:: THE DATA

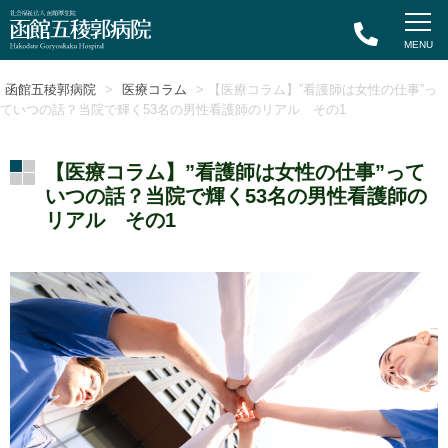
函館五稜郭病院
>
医療コラム
> 【医療コラム】”看護師は女性の仕事”っ
ていつの話？当院で輝く53名の男性看護師のリアル その1
【医療コラム】”看護師は女性の仕事”って
いつの話？当院で輝く53名の男性看護師の
リアル その1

::::

**TASK INSTRUCTIONS:** Here the job is to repeat the entries verbatim while leaving all pictures out.

**SOLUTION FOR THIS PROBLEM:**
函館五稜郭病院
>
医療コラム
> 【医療コラム】”看護師は女性の仕事”っ
ていつの話？当院で輝く53名の男性看護師のリアル その1
【医療コラム】”看護師は女性の仕事”って
いつの話？当院で輝く53名の男性看護師の
リアル その1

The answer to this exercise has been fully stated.